▶ [DATASET ENTRIES]:
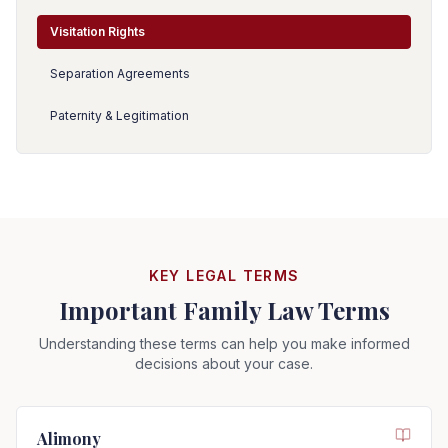
Visitation Rights
Separation Agreements
Paternity & Legitimation
KEY LEGAL TERMS
Important Family Law Terms
Understanding these terms can help you make informed
decisions about your case.
Alimony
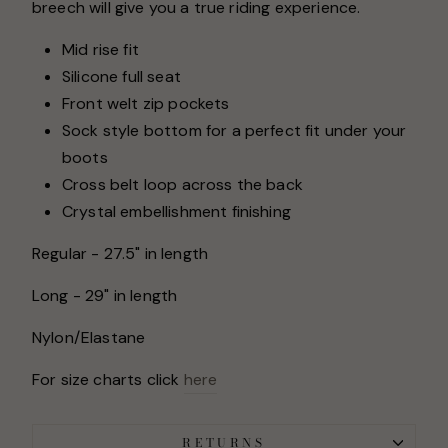
breech will give you a true riding experience.
Mid rise fit
Silicone full seat
Front welt zip pockets
Sock style bottom for a perfect fit under your
boots
Cross belt loop across the back
Crystal embellishment finishing
Regular - 27.5" in length
Long - 29" in length
Nylon/Elastane
For size charts click
here
RETURNS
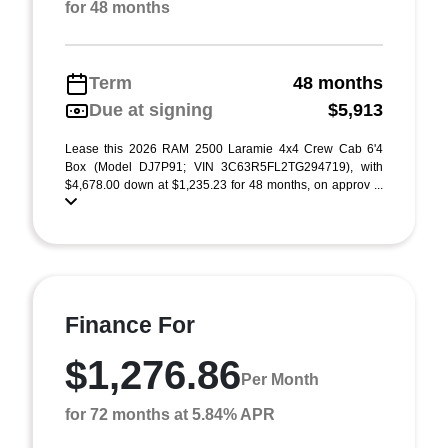
for 48 months
Term
48 months
Due at signing
$5,913
Lease this 2026 RAM 2500 Laramie 4x4 Crew Cab 6'4
Box (Model DJ7P91; VIN 3C63R5FL2TG294719), with
$4,678.00 down at $1,235.23 for 48 months, on approv ...
Finance For
$1,276.86
Per Month
for 72 months at 5.84% APR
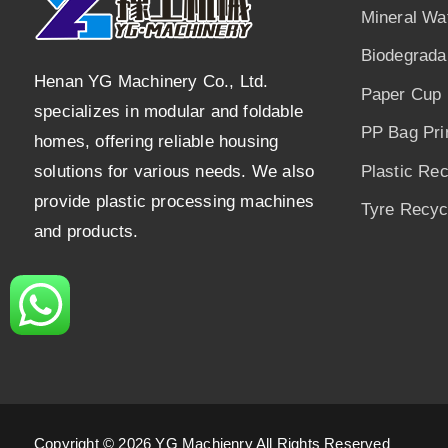
Mineral Wa
Biodegrada
Henan YG Machinery Co., Ltd.
Paper Cup 
specializes in modular and foldable
PP Bag Pri
homes, offering reliable housing
solutions for various needs. We also
Plastic Re
provide plastic processing machines
Tyre Recycl
and products.
Copyright © 2026 YG Machienry All Rights Reserved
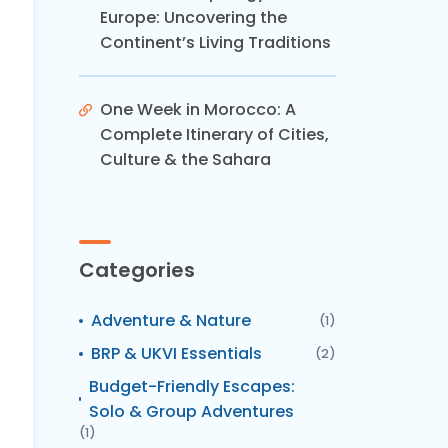
Europe: Uncovering the
Continent’s Living Traditions
One Week in Morocco: A
Complete Itinerary of Cities,
Culture & the Sahara
Categories
Adventure & Nature
(1)
BRP & UKVI Essentials
(2)
Budget-Friendly Escapes:
Solo & Group Adventures
(1)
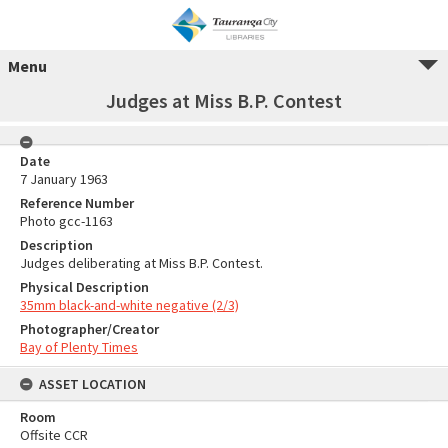
Menu
Judges at Miss B.P. Contest
Date
7 January 1963
Reference Number
Photo gcc-1163
Description
Judges deliberating at Miss B.P. Contest.
Physical Description
35mm black-and-white negative (2/3)
Photographer/Creator
Bay of Plenty Times
ASSET LOCATION
Room
Offsite CCR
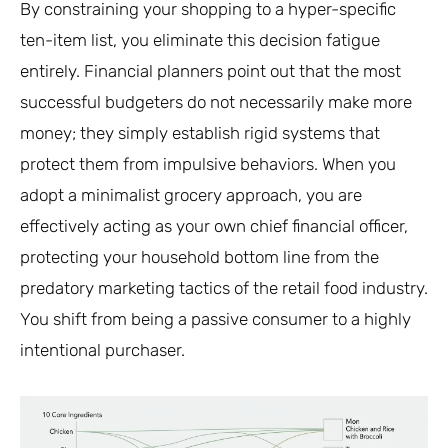
By constraining your shopping to a hyper-specific
ten-item list, you eliminate this decision fatigue
entirely. Financial planners point out that the most
successful budgeters do not necessarily make more
money; they simply establish rigid systems that
protect them from impulsive behaviors. When you
adopt a minimalist grocery approach, you are
effectively acting as your own chief financial officer,
protecting your household bottom line from the
predatory marketing tactics of the retail food industry.
You shift from being a passive consumer to a highly
intentional purchaser.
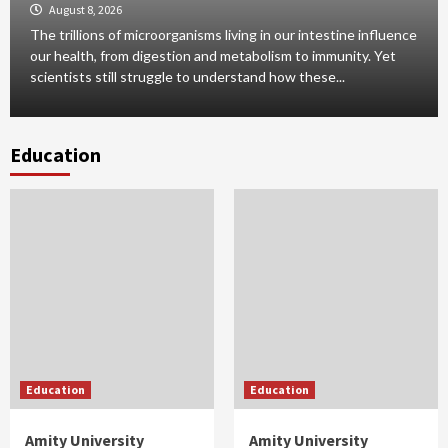
August 8, 2026
The trillions of microorganisms living in our intestine influence
our health, from digestion and metabolism to immunity. Yet
scientists still struggle to understand how these...
Education
Education
Education
Amity University
Amity University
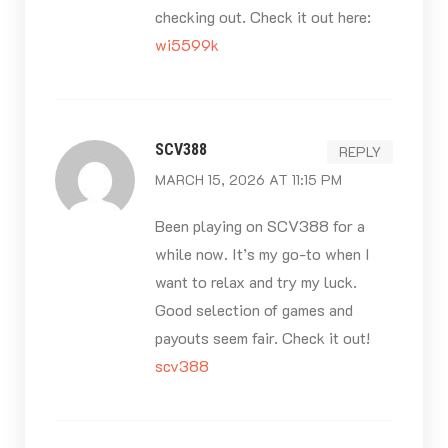
checking out. Check it out here:
wi5599k
SCV388
REPLY
MARCH 15, 2026 AT 11:15 PM
Been playing on SCV388 for a
while now. It’s my go-to when I
want to relax and try my luck.
Good selection of games and
payouts seem fair. Check it out!
scv388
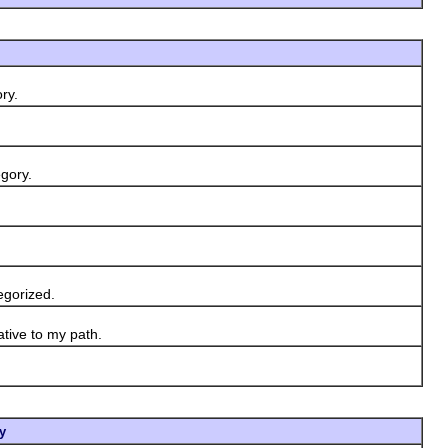
ry.
gory.
egorized.
ative to my path.
y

▶ [YOUR INSTRUCTIONS]: Only the lines starting at the one that holds "our health, from" and ending at the last line of the data belong in your answer. Please set them down exactly and omit the pictures.

▶ [TASK RESPONSE]:
our health, from digestion and metabolism to immunity. Yet
scientists still struggle to understand how these...
Education
Education
Education
Amity University
Amity University
checking out. Check it out here:
wi5599k
SCV388
REPLY
MARCH 15, 2026 AT 11:15 PM
Been playing on SCV388 for a
while now. It’s my go-to when I
want to relax and try my luck.
Good selection of games and
payouts seem fair. Check it out!
scv388
ry.
gory.
egorized.
ative to my path.
y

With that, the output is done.